Problem to work on: Repeat the lines from the line with "Kontaktlinser for alle, hver dag." to the line with "ukazała się, gdy" in the listing below, keeping both end lines and adding nothing.

Records provided:
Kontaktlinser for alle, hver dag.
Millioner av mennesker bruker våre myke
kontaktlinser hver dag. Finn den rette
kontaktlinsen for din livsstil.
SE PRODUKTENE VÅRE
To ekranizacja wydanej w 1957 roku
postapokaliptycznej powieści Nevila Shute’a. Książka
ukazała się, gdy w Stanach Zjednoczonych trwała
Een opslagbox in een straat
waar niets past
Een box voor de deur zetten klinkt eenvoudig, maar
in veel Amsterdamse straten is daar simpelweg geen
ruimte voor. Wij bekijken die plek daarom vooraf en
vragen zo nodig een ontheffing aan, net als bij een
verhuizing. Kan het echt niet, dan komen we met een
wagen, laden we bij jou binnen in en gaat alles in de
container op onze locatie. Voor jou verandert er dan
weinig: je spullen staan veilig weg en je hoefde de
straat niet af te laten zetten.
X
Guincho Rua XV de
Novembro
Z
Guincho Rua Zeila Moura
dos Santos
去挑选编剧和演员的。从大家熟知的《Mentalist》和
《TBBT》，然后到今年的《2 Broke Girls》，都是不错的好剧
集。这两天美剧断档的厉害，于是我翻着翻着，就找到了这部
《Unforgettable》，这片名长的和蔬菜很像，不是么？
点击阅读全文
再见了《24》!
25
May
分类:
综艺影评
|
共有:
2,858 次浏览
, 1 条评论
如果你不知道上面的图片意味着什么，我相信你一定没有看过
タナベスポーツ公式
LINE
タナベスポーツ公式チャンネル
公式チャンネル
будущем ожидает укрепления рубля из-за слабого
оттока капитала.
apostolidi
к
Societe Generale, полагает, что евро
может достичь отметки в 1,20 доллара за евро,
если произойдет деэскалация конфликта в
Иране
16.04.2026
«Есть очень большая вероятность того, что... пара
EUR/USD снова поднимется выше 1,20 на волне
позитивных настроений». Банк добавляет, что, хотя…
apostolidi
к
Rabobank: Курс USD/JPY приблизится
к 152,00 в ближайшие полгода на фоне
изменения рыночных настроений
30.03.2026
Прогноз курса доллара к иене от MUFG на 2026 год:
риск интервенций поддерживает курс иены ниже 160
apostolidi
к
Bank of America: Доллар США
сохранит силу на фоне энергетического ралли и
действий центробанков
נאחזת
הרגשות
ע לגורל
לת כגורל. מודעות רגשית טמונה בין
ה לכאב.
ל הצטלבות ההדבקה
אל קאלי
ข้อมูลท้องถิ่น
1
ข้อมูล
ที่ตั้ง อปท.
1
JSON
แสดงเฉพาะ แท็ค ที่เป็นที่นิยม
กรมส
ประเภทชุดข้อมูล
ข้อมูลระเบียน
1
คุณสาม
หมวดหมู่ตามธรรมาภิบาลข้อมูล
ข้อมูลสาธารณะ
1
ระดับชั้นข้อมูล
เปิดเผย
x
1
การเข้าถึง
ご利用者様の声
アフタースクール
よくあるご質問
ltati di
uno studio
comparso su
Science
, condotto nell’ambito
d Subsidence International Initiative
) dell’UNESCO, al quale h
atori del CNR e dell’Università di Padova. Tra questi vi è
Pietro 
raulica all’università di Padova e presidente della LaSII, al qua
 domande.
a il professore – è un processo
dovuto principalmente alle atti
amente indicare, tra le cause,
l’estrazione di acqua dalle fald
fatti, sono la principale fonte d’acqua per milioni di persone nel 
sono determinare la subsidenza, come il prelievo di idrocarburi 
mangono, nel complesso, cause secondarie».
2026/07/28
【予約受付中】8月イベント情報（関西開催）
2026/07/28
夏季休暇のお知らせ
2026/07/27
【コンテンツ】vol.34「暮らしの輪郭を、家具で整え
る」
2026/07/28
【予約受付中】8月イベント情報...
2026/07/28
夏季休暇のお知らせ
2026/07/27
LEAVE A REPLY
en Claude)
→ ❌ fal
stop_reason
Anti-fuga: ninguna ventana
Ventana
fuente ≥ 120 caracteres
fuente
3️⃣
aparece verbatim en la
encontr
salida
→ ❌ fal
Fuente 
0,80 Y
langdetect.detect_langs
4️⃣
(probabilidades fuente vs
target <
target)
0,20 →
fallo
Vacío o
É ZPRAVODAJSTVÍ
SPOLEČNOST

...

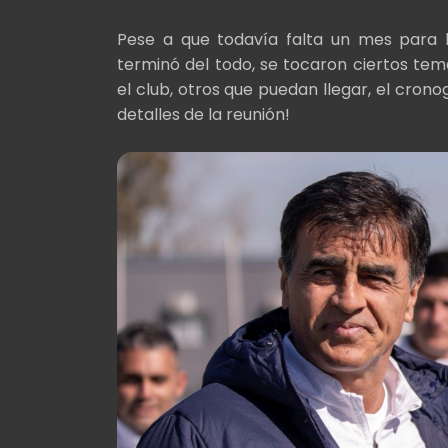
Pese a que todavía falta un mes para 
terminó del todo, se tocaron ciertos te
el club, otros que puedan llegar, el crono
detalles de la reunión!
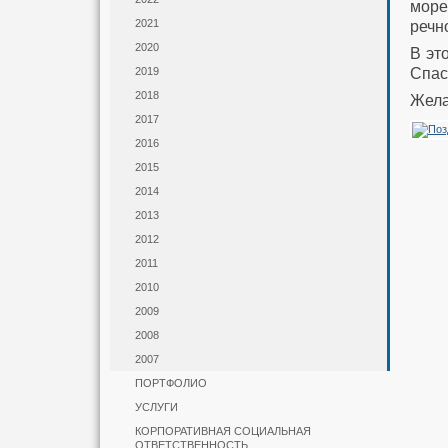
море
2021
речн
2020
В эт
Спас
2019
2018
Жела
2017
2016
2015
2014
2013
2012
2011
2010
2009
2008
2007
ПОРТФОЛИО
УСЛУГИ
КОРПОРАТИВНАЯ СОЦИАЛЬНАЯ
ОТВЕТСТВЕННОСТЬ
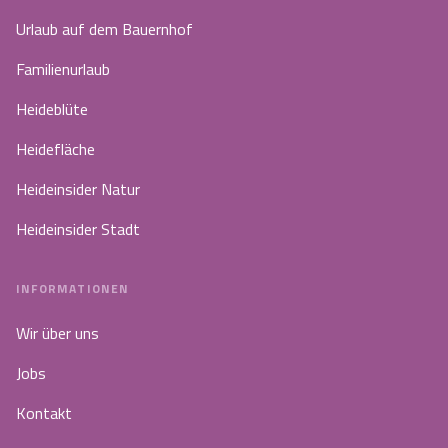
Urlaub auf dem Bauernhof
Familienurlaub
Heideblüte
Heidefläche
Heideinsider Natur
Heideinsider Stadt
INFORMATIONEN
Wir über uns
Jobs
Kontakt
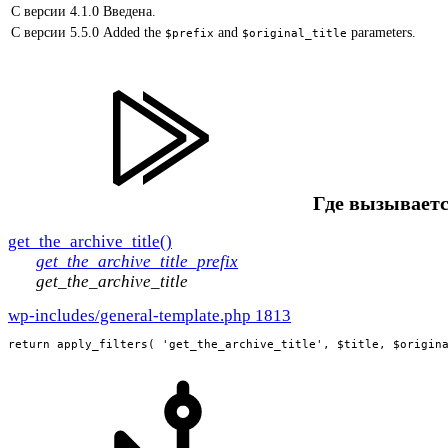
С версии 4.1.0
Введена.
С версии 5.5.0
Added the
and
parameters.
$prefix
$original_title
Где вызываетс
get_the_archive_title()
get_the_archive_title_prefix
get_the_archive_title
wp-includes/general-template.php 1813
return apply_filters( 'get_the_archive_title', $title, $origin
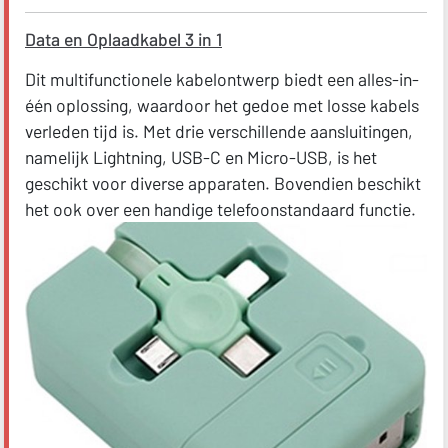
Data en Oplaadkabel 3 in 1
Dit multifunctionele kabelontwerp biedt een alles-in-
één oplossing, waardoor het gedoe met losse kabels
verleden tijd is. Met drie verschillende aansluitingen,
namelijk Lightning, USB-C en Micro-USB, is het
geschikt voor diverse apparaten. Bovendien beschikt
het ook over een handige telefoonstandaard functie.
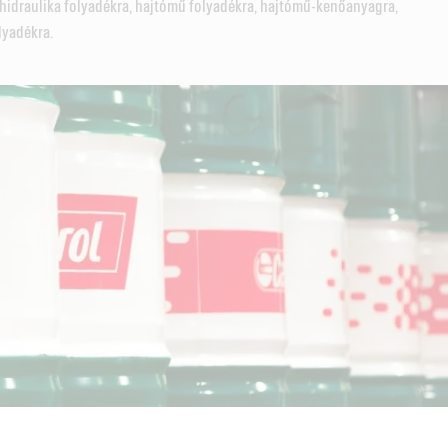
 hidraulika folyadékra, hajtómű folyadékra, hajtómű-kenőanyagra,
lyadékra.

==

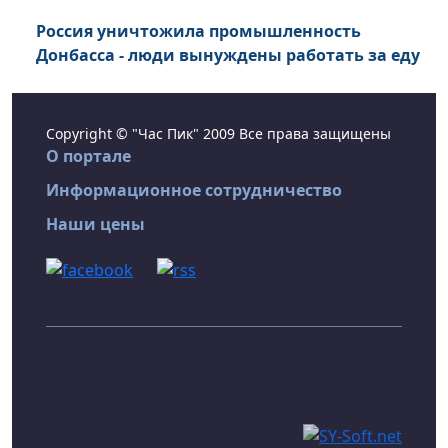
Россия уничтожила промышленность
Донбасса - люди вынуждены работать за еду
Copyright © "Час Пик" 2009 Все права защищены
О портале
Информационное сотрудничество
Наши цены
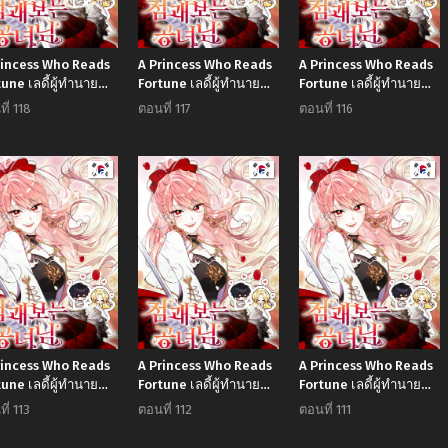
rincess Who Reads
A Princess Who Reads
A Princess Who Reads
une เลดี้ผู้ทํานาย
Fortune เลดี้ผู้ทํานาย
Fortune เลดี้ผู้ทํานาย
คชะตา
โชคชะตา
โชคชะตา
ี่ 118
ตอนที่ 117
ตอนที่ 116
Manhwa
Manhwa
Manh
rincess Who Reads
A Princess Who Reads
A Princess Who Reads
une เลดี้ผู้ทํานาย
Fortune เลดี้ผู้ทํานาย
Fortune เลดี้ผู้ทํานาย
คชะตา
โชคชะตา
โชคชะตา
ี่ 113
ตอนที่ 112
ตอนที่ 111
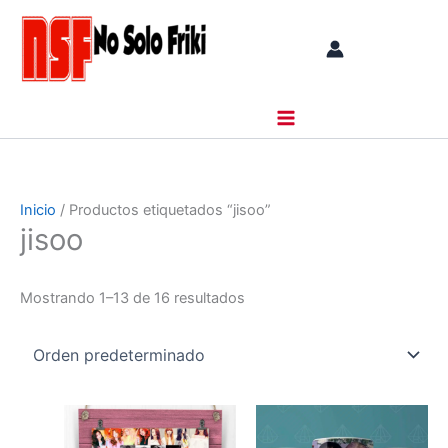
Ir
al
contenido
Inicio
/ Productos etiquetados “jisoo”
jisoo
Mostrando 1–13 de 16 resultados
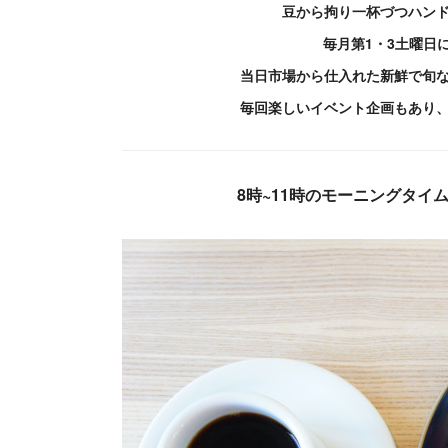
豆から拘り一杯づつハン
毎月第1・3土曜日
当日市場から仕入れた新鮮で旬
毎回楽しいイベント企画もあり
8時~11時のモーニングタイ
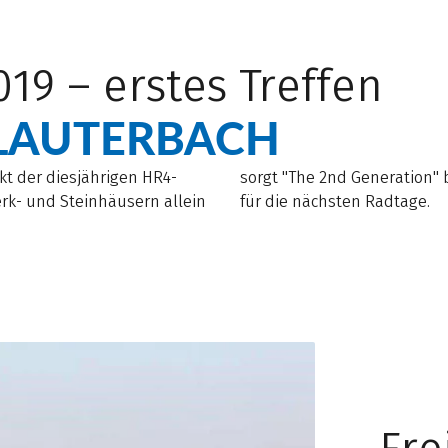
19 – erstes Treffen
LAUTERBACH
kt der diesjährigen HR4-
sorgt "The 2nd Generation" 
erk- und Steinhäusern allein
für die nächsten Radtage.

Solution to this task:
Kontaktlinser for alle, hver dag.
Millioner av mennesker bruker våre myke
kontaktlinser hver dag. Finn den rette
kontaktlinsen for din livsstil.
SE PRODUKTENE VÅRE
To ekranizacja wydanej w 1957 roku
postapokaliptycznej powieści Nevila Shute’a. Książka
ukazała się, gdy w Stanach Zjednoczonych trwała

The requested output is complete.